§ **PROBLEM REQUIREMENTS**:
The response should repeat word for word every line below from the one with "Search for a Resource" to the one with "competitive and profitable.", inclusive, and nothing else; leave pictures out.

++++++++++++++++++++

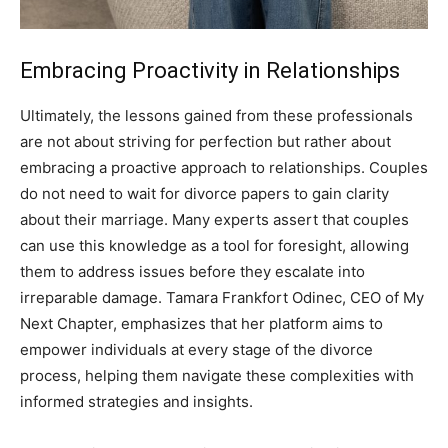
Embracing Proactivity in Relationships
Ultimately, the lessons gained from these professionals
are not about striving for perfection but rather about
embracing a proactive approach to relationships. Couples
do not need to wait for divorce papers to gain clarity
about their marriage.
Many experts assert that couples
can use this knowledge as a tool for foresight, allowing
them to address issues before they escalate into
irreparable damage.
Tamara Frankfort Odinec, CEO of My
Next Chapter, emphasizes that her platform aims to
empower individuals at every stage of the divorce
process, helping them navigate these complexities with
informed strategies and insights.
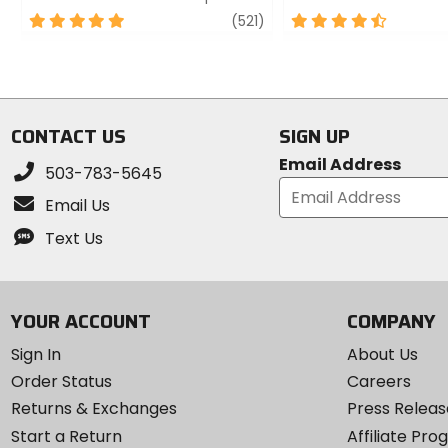
5
review
4.5
(521)
out
out
of
of
5
5
stars
stars
CONTACT US
SIGN UP
Email Address
503-783-5645
Email Us
Text Us
YOUR ACCOUNT
COMPANY
Sign In
About Us
Order Status
Careers
Returns & Exchanges
Press Releas
Start a Return
Affiliate Pr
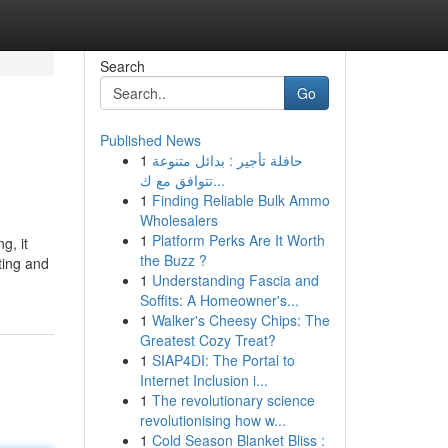
Search
Go
Published News
1
حافلة تأجير : بدائل متنوعة
تتوافق مع ك...
1
Finding Reliable Bulk Ammo
Wholesalers
1
Platform Perks Are It Worth
g, it
the Buzz ?
ting and
1
Understanding Fascia and
Soffits: A Homeowner's...
1
Walker's Cheesy Chips: The
Greatest Cozy Treat?
1
SIAP4DI: The Portal to
Internet Inclusion i...
1
The revolutionary science
revolutionising how w...
1
Cold Season Blanket Bliss :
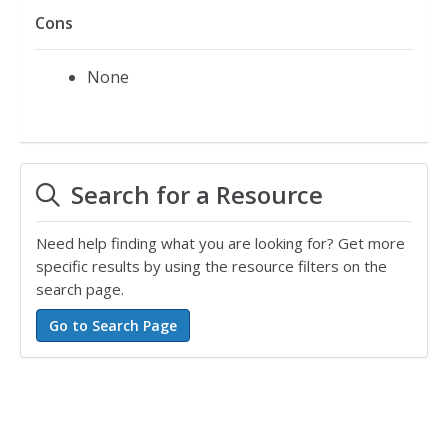
Cons
None
Search for a Resource
Need help finding what you are looking for? Get more
specific results by using the resource filters on the
search page.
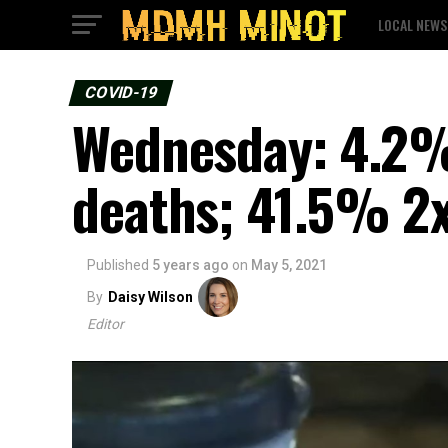
LOCAL NEWS
COVID-19
Wednesday: 4.2% 
deaths; 41.5% 2x
Published
5 years ago
on
May 5, 2021
By
Daisy Wilson
Editor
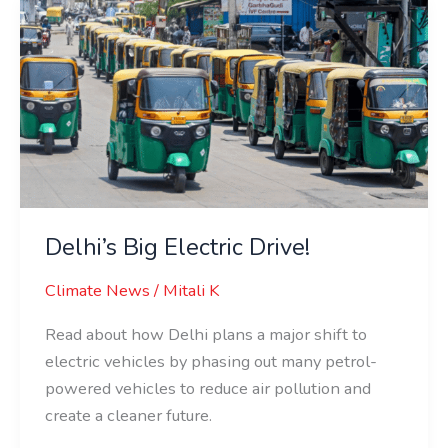
Delhi’s
Big
Electric
Drive!
Delhi’s Big Electric Drive!
Climate News
/
Mitali K
Read about how Delhi plans a major shift to
electric vehicles by phasing out many petrol-
powered vehicles to reduce air pollution and
create a cleaner future.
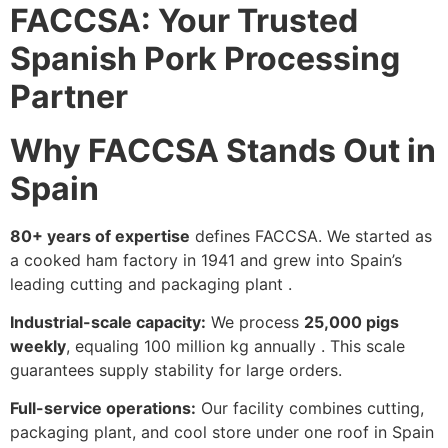
FACCSA: Your Trusted
Spanish Pork Processing
Partner
Why FACCSA Stands Out in
Spain
80+ years of expertise
defines FACCSA. We started as
a cooked ham factory in 1941 and grew into Spain’s
leading cutting and packaging plant .
Industrial-scale capacity:
We process
25,000 pigs
weekly
, equaling 100 million kg annually . This scale
guarantees supply stability for large orders.
Full-service operations:
Our facility combines cutting,
packaging plant, and cool store under one roof in Spain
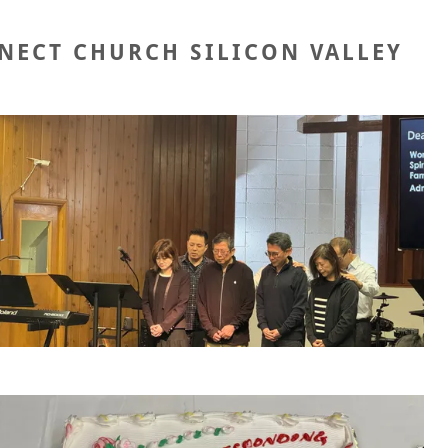
NECT CHURCH SILICON VALLEY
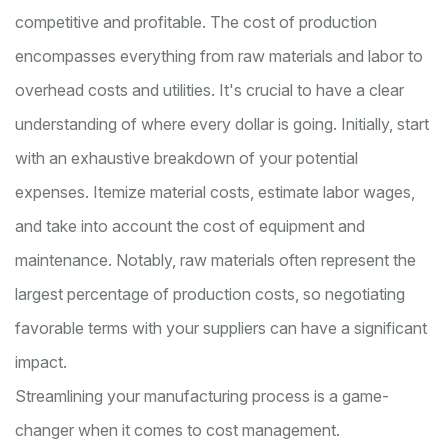
competitive and profitable. The cost of production
encompasses everything from raw materials and labor to
overhead costs and utilities. It's crucial to have a clear
understanding of where every dollar is going. Initially, start
with an exhaustive breakdown of your potential
expenses. Itemize material costs, estimate labor wages,
and take into account the cost of equipment and
maintenance. Notably, raw materials often represent the
largest percentage of production costs, so negotiating
favorable terms with your suppliers can have a significant
impact.
Streamlining your manufacturing process is a game-
changer when it comes to cost management.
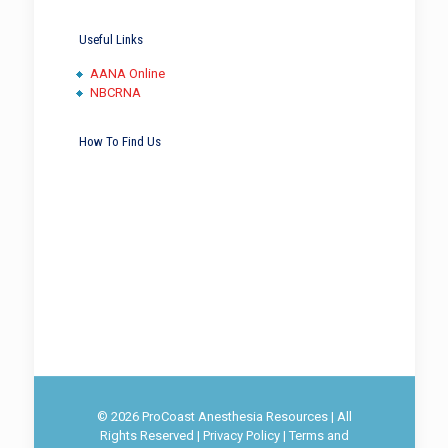
Useful Links
AANA Online
NBCRNA
How To Find Us
© 2026 ProCoast Anesthesia Resources | All
Rights Reserved |
Privacy Policy
|
Terms and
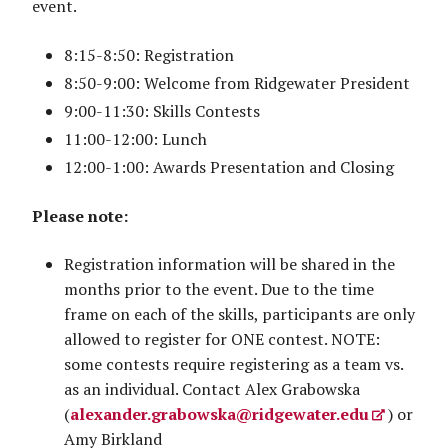
event.
8:15-8:50: Registration
8:50-9:00: Welcome from Ridgewater President
9:00-11:30: Skills Contests
11:00-12:00: Lunch
12:00-1:00: Awards Presentation and Closing
Please note:
Registration information will be shared in the
months prior to the event. Due to the time
frame on each of the skills, participants are only
allowed to register for ONE contest. NOTE:
some contests require registering as a team vs.
as an individual. Contact Alex Grabowska
(
alexander.grabowska@ridgewater.edu
) or
Amy Birkland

++++++++++++++++++++

§ **ANSWER TO THIS PROBLEM**:
Search for a Resource
Need help finding what you are looking for? Get more
specific results by using the resource filters on the
search page.
LOCAL NEWS
COVID-19
Wednesday: 4.2% 
deaths; 41.5% 2x
Published
5 years ago
on
May 5, 2021
By
Daisy Wilson
Editor
Delhi’s
Big
Electric
Drive!
Delhi’s Big Electric Drive!
Climate News
/
Mitali K
Read about how Delhi plans a major shift to
electric vehicles by phasing out many petrol-
powered vehicles to reduce air pollution and
create a cleaner future.
FACCSA: Your Trusted
Spanish Pork Processing
Partner
Why FACCSA Stands Out in
Spain
80+ years of expertise
defines FACCSA. We started as
a cooked ham factory in 1941 and grew into Spain’s
leading cutting and packaging plant .
Industrial-scale capacity:
We process
25,000 pigs
weekly
, equaling 100 million kg annually . This scale
guarantees supply stability for large orders.
Full-service operations:
Our facility combines cutting,
packaging plant, and cool store under one roof in Spain
NECT CHURCH SILICON VALLEY
competitive and profitable. The cost of production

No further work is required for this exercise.